Extracted records
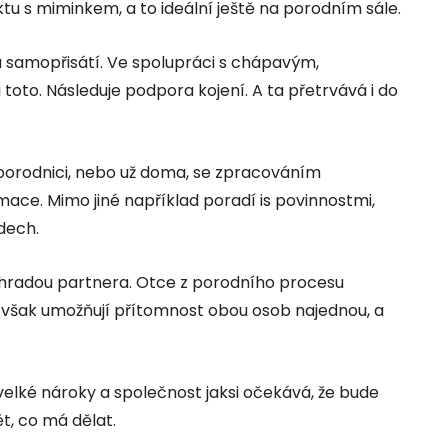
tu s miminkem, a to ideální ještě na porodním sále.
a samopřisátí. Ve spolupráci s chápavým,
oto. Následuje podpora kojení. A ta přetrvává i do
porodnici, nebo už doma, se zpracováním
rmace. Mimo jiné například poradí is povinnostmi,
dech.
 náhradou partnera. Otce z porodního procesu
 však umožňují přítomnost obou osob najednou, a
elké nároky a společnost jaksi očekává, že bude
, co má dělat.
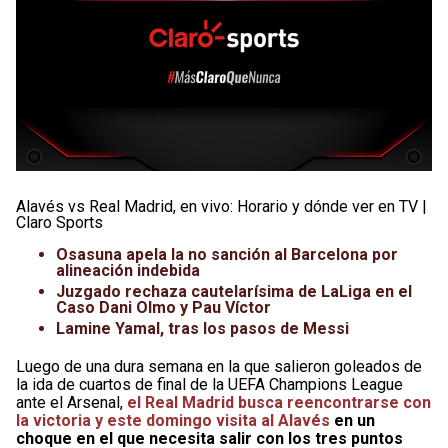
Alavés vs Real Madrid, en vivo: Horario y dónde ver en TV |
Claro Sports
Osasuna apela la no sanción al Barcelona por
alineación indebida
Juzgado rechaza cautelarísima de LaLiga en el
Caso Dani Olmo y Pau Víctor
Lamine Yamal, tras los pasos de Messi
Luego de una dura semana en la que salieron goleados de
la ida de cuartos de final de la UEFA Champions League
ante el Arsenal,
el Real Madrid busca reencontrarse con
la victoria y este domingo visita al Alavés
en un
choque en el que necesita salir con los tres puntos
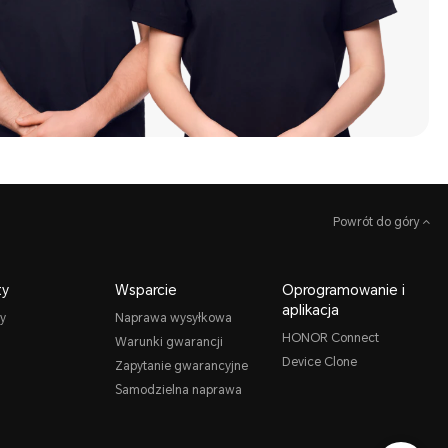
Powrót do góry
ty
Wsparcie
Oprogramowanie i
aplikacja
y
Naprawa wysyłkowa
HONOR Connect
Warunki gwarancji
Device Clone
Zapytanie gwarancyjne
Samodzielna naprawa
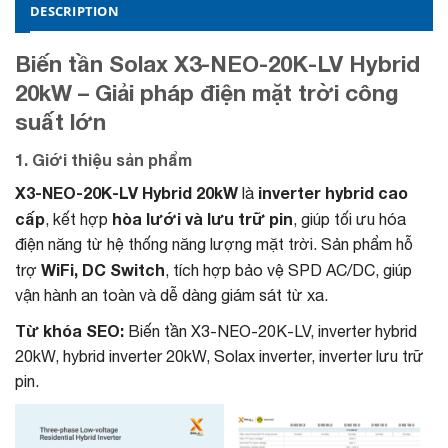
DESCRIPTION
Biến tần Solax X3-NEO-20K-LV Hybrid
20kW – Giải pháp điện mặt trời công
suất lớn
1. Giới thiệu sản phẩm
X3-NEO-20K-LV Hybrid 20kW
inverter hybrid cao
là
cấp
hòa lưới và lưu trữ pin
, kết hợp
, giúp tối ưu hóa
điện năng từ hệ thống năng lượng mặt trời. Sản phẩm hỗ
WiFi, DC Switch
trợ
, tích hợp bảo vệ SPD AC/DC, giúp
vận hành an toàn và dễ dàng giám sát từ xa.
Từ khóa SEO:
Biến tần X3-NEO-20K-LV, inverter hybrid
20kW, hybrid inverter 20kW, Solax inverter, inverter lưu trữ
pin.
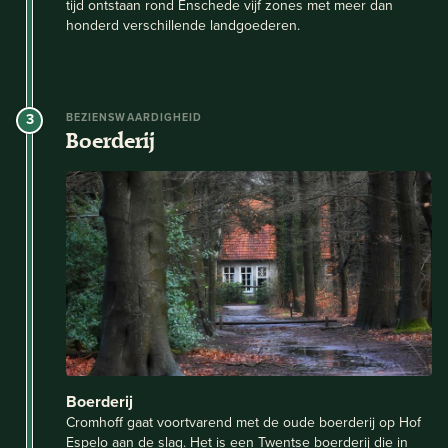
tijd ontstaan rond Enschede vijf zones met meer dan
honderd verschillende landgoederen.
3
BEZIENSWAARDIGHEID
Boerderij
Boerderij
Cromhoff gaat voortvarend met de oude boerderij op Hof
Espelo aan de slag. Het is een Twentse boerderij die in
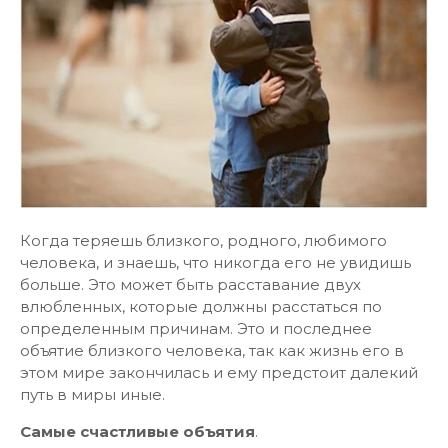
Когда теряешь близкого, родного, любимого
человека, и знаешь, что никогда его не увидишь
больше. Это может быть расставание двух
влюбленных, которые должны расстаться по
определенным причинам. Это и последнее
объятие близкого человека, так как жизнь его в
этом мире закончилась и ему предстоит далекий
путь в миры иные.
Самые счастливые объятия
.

Assignment
Each line of the material above that includes the word "Alavés" counts once; give the total number alone.

Worked solution
2